Drakes Bay Oyster Company's allies say deal will allow it to stay open at least a bit longer

Allies of Drakes Bay Oyster Co. say the National Park Service will give the embattled Marin County oyster farm 30 days' notice before ordering it to shut down.|

Allies of Drakes Bay Oyster Co. announced Friday they had secured an agreement with the National Park Service to give the embattled Marin County oyster farm 30 days’ notice before ordering it to shut down operations in the Point Reyes National Seashore.

The agreement “ensures the status quo,” enabling oysterman Kevin Lunny’s company to continue harvesting oysters until a competitor, Tomales Bay Oyster Co., can get its case before a federal judge, possibly in September, said Stuart Gross, a San Francisco attorney representing Tomales Bay.

Gross said he had reached the agreement with the park service and it did not need a judge’s approval. A proposed schedule for future hearing dates requires that action, however.

Lunny, who had battled the federal government for the right to stay in business for 19 months, announced two weeks ago that he would close his retail oyster shack and cannery at the edge of Drakes Estero by the end of July.

The following week, a group of farmers, foodmakers and restaurant owners, including Tomales Bay Oyster Co., filed their own federal court action to keep Lunny in business, harvesting $1.5 million worth of oysters a year from the federally protected estero.

Gross said the park service had agreed to give 30 days’ notice for any order to halt oyster harvesting or require Lunny to remove oysters from the water.

Tomales Bay owner Charles “Tod” Friend said last week that his business and others would suffer economic losses if Drakes Bay Oyster Co. closed.

Other parties in Tomales Bay’s legal action are Sir and Star, Osteria Stellina, Cafe Reyes and Hayes Street Grill in San Francisco.

Gross said he and the park service’s attorneys had agreed to seek a Sept. 9 hearing on their request to let Lunny stay in business until his allies’ case is resolved.
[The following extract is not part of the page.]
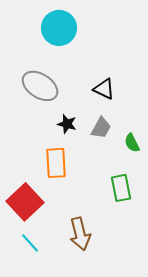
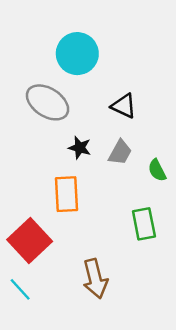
cyan circle: (59, 28) -> (77, 54), moved
cyan line: (30, 243) -> (20, 289), moved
Lunny and representatives from the parks service could not be reached for comment Friday.

Ultimately, Gross said his clients intend to challenge former Interior Secretary Ken Salazar’s decision in November 2012 not to renew Lunny’s permit to grow oysters in a wilderness waterway. The oyster farm had a 40-year permit to operate on federal land. The Lunny family bought the business in 2005.